WI: Woodrow Wilson dies of Stroke in 1919.

What if Woodrow Wilson had died instead of being severely incapacitated by his stroke on October 2nd, 1919? How would Thomas R. Marshall's albeit short term go? Could he get the Treaty of Versailles ratified? Would he be re-nominated in 1920? If not, who? Would the Republican Convention still have Warren G. Harding as it's nominee?
 
Marshall would be more willing to compromise on reservations to the Vesailles Treaty than Wilson was, and because of this greater flexibility--and because of Wilson's "martyrdom" on behalf of the League and because most Americans wanted a League of some kind--he would probably be able to get the Treaty and League through the Senate. (The so-called Irreconcilables, who objected to the League in any form, were a small minority in the Senate. One can argue that some of the so-called Strong Reservationists like Lodge were really Irreconcilables in disguise, determined to find some excuse to defeat the treaty, and that if Wilson would have agreed to the Lodge Reservations, they would have demanded further ones.
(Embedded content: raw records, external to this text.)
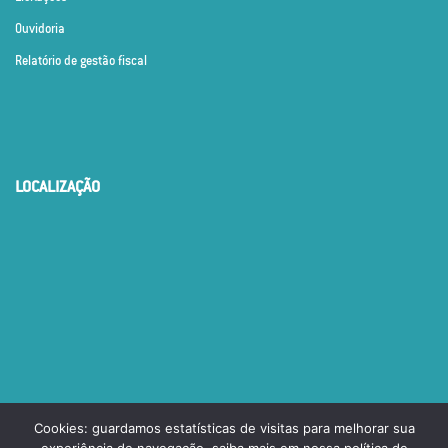
Ouvidoria
Relatório de gestão fiscal
LOCALIZAÇÃO
Cookies: guardamos estatísticas de visitas para melhorar sua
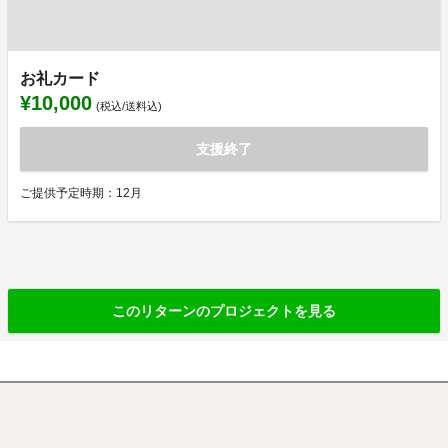
お礼カード
¥10,000
(税込/送料込)
支援終了
ご提供予定時期：12月
このリターンのプロジェクトを見る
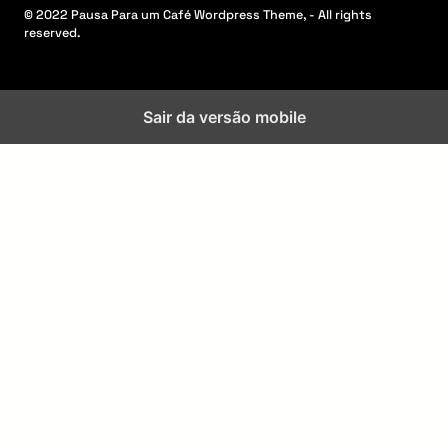
© 2022 Pausa Para um Café Wordpress Theme, - All rights
reserved.
Sair da versão mobile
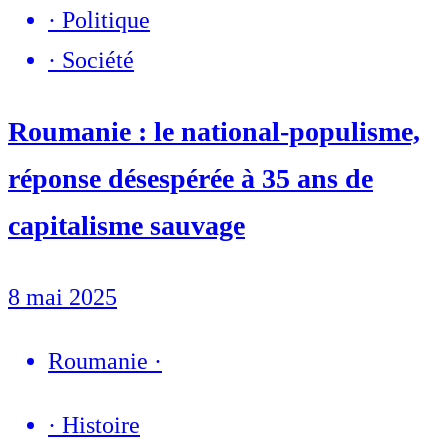
·
Politique
·
Société
Roumanie : le national-populisme,
réponse désespérée à 35 ans de
capitalisme sauvage
8 mai 2025
Roumanie
·
·
Histoire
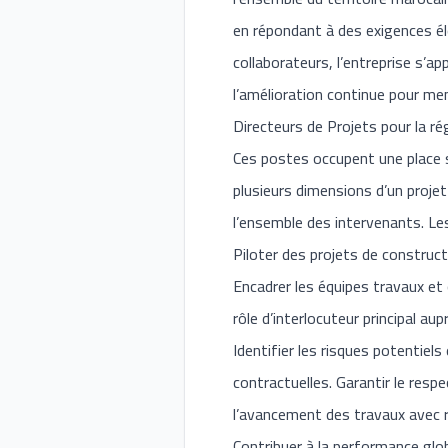
en répondant à des exigences éle
collaborateurs, l’entreprise s’
l’amélioration continue pour me
Directeurs de Projets pour la r
Ces postes occupent une place s
plusieurs dimensions d’un projet
l’ensemble des intervenants. L
Piloter des projets de constructi
Encadrer les équipes travaux et 
rôle d’interlocuteur principal aup
Identifier les risques potentie
contractuelles. Garantir le resp
l’avancement des travaux avec r
Contribuer à la performance glob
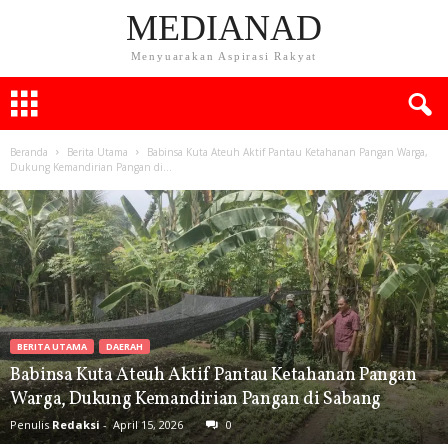
MEDIANAD
Menyuarakan Aspirasi Rakyat
Beranda
Berita Utama
Babinsa Kuta Ateuh Aktif Pantau Ketahanan Pangan Warga,
Dukung Kemandirian Pangan di...
BERITA UTAMA
DAERAH
Babinsa Kuta Ateuh Aktif Pantau Ketahanan Pangan
Warga, Dukung Kemandirian Pangan di Sabang
Penulis
Redaksi
-
April 15, 2026
0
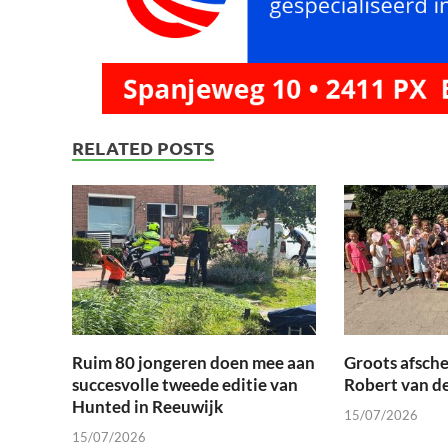
RELATED POSTS
Ruim 80 jongeren doen mee aan
Groots afsche
succesvolle tweede editie van
Robert van d
Hunted in Reeuwijk
15/07/2026
15/07/2026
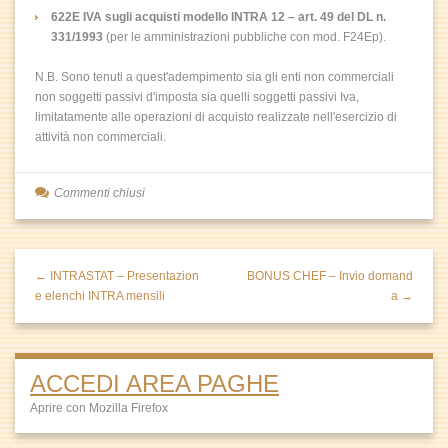
622E IVA sugli acquisti modello INTRA 12 – art. 49 del DL n.
331/1993
(per le amministrazioni pubbliche con mod. F24Ep).
N.B. Sono tenuti a quest'adempimento sia gli enti non commerciali
non soggetti passivi d'imposta sia quelli soggetti passivi Iva,
limitatamente alle operazioni di acquisto realizzate nell'esercizio di
attività non commerciali.
Commenti chiusi
← INTRASTAT – Presentazion
BONUS CHEF – Invio domand
e elenchi INTRA mensili
a →
ACCEDI AREA PAGHE
Aprire con Mozilla Firefox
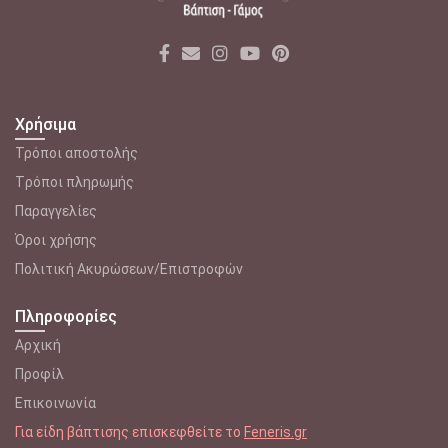
Χρήσιμα
Τρόποι αποστολής
Tρόποι πληρωμής
Παραγγελίες
Όροι χρήσης
Πολιτική Ακυρώσεων/Επιστροφών
Πληροφορίες
Αρχική
Προφίλ
Επικοινωνία
Για είδη βάπτισης επισκεφθείτε το
Feneris.gr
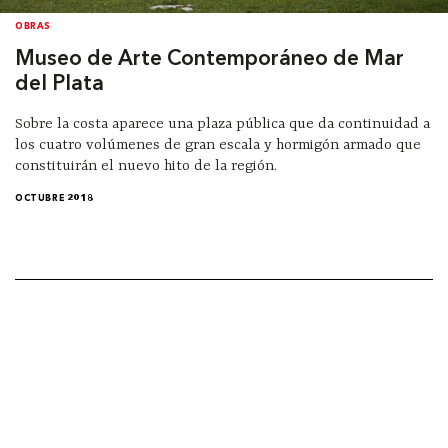
OBRAS
Museo de Arte Contemporáneo de Mar
del Plata
Sobre la costa aparece una plaza pública que da continuidad a
los cuatro volúmenes de gran escala y hormigón armado que
constituirán el nuevo hito de la región.
OCTUBRE 2018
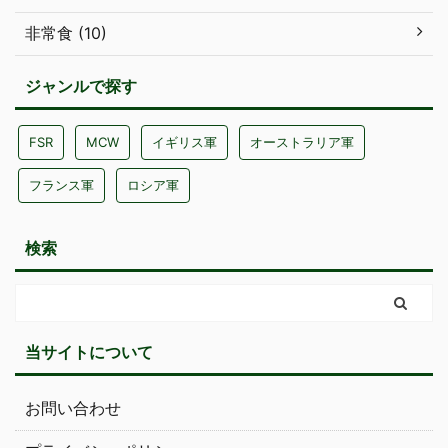
非常食 (10)
ジャンルで探す
FSR
MCW
イギリス軍
オーストラリア軍
フランス軍
ロシア軍
検索
当サイトについて
お問い合わせ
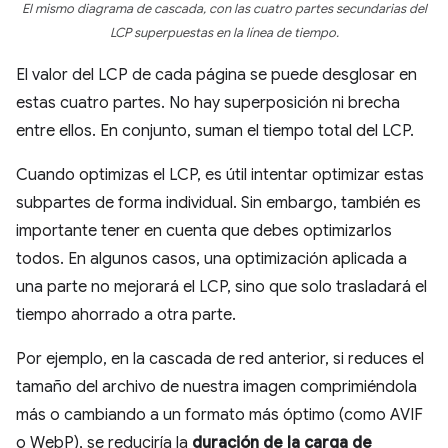
El mismo diagrama de cascada, con las cuatro partes secundarias del
LCP superpuestas en la línea de tiempo.
El valor del LCP de cada página se puede desglosar en
estas cuatro partes. No hay superposición ni brecha
entre ellos. En conjunto, suman el tiempo total del LCP.
Cuando optimizas el LCP, es útil intentar optimizar estas
subpartes de forma individual. Sin embargo, también es
importante tener en cuenta que debes optimizarlos
todos. En algunos casos, una optimización aplicada a
una parte no mejorará el LCP, sino que solo trasladará el
tiempo ahorrado a otra parte.
Por ejemplo, en la cascada de red anterior, si reduces el
tamaño del archivo de nuestra imagen comprimiéndola
más o cambiando a un formato más óptimo (como AVIF
o WebP), se reduciría la
duración de la carga de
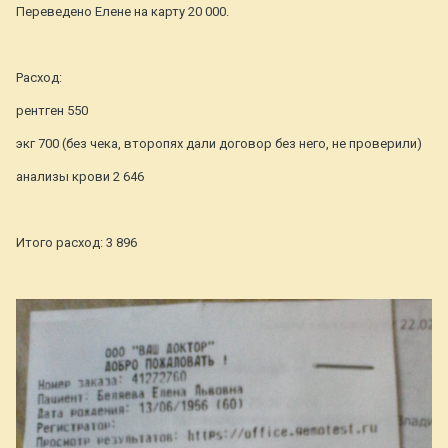
Переведено Елене на карту 20 000.
Расход:
рентген 550
экг 700 (без чека, второпях дали договор без него, не проверили)
анализы крови 2 646
Итого расход: 3 896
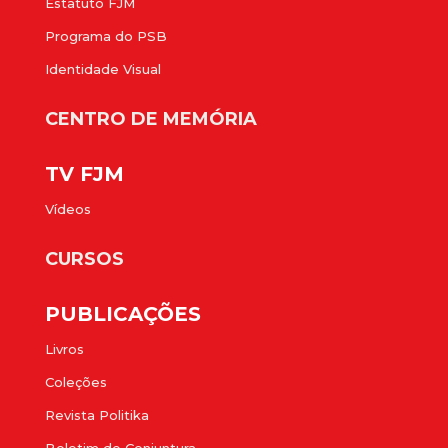
Estatuto FJM
Programa do PSB
Identidade Visual
CENTRO DE MEMÓRIA
TV FJM
Vídeos
CURSOS
PUBLICAÇÕES
Livros
Coleções
Revista Politika
Boletim de Conjuntura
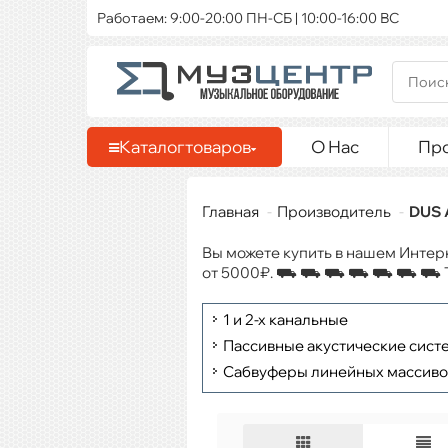
Работаем: 9:00-20:00 ПН-СБ | 10:00-16:00 ВС
Каталог
товаров
О Нас
Пр
Главная
Производитель
DUS 
Вы можете купить в нашем Интер
от 5000₽. ⛟ ⛟ ⛟ ⛟ ⛟ ⛟ ⛟ Также
1 и 2-х канальные
Пассивные акустические сист
Сабвуферы линейных массиво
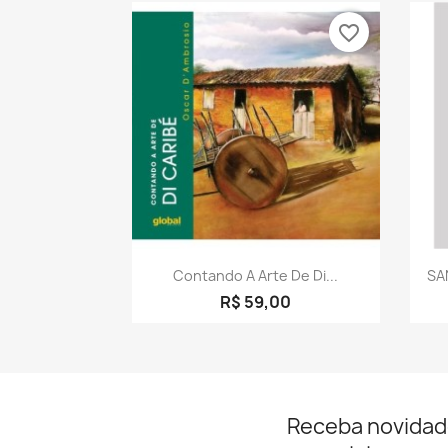
favorite_border
Visualização rápida

Contando A Arte De Di...
SA
R$ 59,00
Receba novidad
But I doubt that they would have the votes to do so successfully even with Wilson, and in any event, such games would probably be politically impossible after Wilson's death.)

The Republicans will win in 1920 in any event--martyrdom or no martyrdom, too many people ranging from German Americans to African Americans would be just fed up with the Democratic administration.

I doubt that US membership in the League would make that much difference, but there is one interesting way Marshall's administration *might* have differed from Wilson's, if Marshall had come to power early enough: in April 1919, the New York Times quoted him as saying that he would favor sending "a sufficiently large force to Russia to thoroughly exterminate the Bolsheviki." https://books.google.com/books?id=po0bAAAAMAAJ&pg=PA14 Whether it would really have been politically possible for him to do so even at that time is another matter; and by October 1919 it would almost certainly be too late.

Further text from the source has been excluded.